Gain on sale of loans, net also includes the changes in fair value of IRLCs and forward sale commitments. IRLCs include the fair value upon issuance with subsequent changes in the fair value recorded in each reporting period until the loan is sold on the secondary market. Fair value of forward sale commitments hedging IRLCs and LHFS are measured based on quoted prices for similar assets.
ii.Broker Revenue—Includes fees that the Company receives for originating loans on behalf of third-parties.
iii.Loan repurchase reserve recovery/(provision)—In connection with the sale of loans on the secondary market, the Company makes customary representations and warranties to the relevant loan purchasers about various characteristics of each loan, such as the origination and underwriting guidelines, including but not limited to the validity of the lien securing the loan, property eligibility, borrower credit, income and asset requirements, and compliance with applicable federal, state and local laws. In the event of a breach of its representations and warranties, the Company may be required to repurchase the loan with the identified defects. The provision for loan repurchase reserve, represents the charge for these potential losses.
2.Other revenue consists of revenue from the Company’s additional offerings such as real estate services, insurance services, and international lending revenue, which is recognized in accordance with ASC 606, Revenue from Contracts with Customers (“ASC 606”). ASC 606 outlines a single comprehensive model in accounting for revenue arising from contracts with customers. The core principle, involving a five-step process, of the revenue model is that an entity recognizes revenue to depict the transfer of promised goods or services to customers in an amount that reflects the consideration to which the entity expects to be entitled in exchange for those goods or services.
For real estate services, the Company generates revenues from fees related to real estate agent services, mainly from cooperative brokerage fees from the Company’s network of third-party real estate agents, which assist customers in the purchase or sale of a home.
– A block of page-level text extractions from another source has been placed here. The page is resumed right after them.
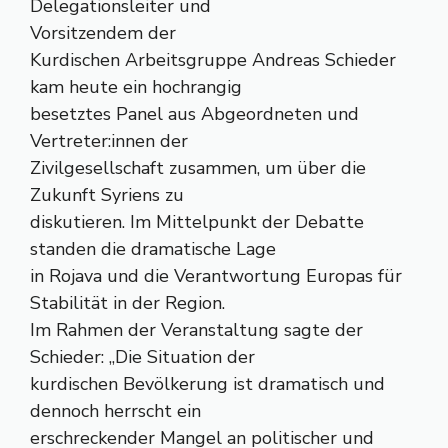
Delegationsleiter und
Vorsitzendem der
Kurdischen Arbeitsgruppe Andreas Schieder
kam heute ein hochrangig
besetztes Panel aus Abgeordneten und
Vertreter:innen der
Zivilgesellschaft zusammen, um über die
Zukunft Syriens zu
diskutieren. Im Mittelpunkt der Debatte
standen die dramatische Lage
in Rojava und die Verantwortung Europas für
Stabilität in der Region.
Im Rahmen der Veranstaltung sagte der
Schieder: „Die Situation der
kurdischen Bevölkerung ist dramatisch und
dennoch herrscht ein
erschreckender Mangel an politischer und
The Company recognizes revenues from real estate services upon completion of the performance obligation which is when the mortgage transaction closes. Performance obligations for real estate agent services are typically completed 40 to 60 days after the commencement of the home search process. Payment for these services is typically settled in cash as part of closing costs to the borrower upon closing of the mortgage transaction.
Also included in real estate services are settlement services, which are revenue from fees charged for services such as title search fees, wire fees, policy and document preparation, and other mortgage settlement services. The Company recognizes revenues from settlement services upon completion of the performance obligation, which is when the mortgage transaction closes.
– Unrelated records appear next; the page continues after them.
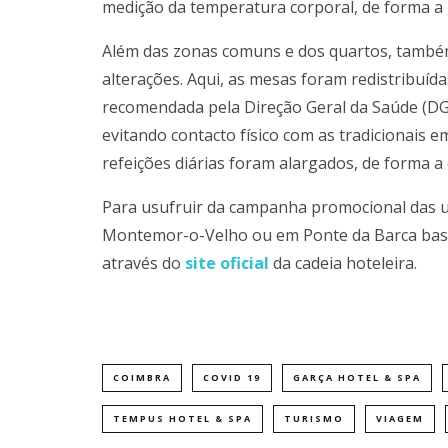
medição da temperatura corporal, de forma a 
Além das zonas comuns e dos quartos, també
alterações. Aqui, as mesas foram redistribuída
recomendada pela Direção Geral da Saúde (DG
evitando contacto físico com as tradicionais e
refeições diárias foram alargados, de forma a 
Para usufruir da campanha promocional das u
Montemor-o-Velho ou em Ponte da Barca basta 
através do
site oficial
da cadeia hoteleira.
COIMBRA
COVID 19
GARÇA HOTEL & SPA
TEMPUS HOTEL & SPA
TURISMO
VIAGEM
Insurance revenue primarily consists of fees earned on homeowners insurance policies and title insurance. The Company generates revenues from agent fees on homeowners insurance policies obtained by customers through the Company’s marketplace of third-party insurance carriers. The Company offers title insurance as an agent and works with third-party providers that underwrite the title insurance policies. For title insurance, the Company recognizes revenue from fees upon the completion of the performance obligation which, is when the mortgage transaction closes. For homeowners insurance and title insurance, the Company is the agent in the transactions as the Company does not control the ability to direct the fulfillment of the service, is not primarily responsible for fulfilling the performance of the service, and does not assume the risk in a claim against a policy.
For international lending revenue, the Company generates revenue primarily from broker fees earned in the U.K. The Company recognizes international lending revenue upon completion of the performance obligation, which is when the mortgage provider approves the mortgage.
3. Net interest income includes interest income from LHFS, calculated based on the note rate of the respective loan, interest income from short-term investments, and interest income on loans held for investment. Interest expense includes interest expense on warehouse lines of credit, interest expense on customer deposits, as well as interest expense on corporate debt.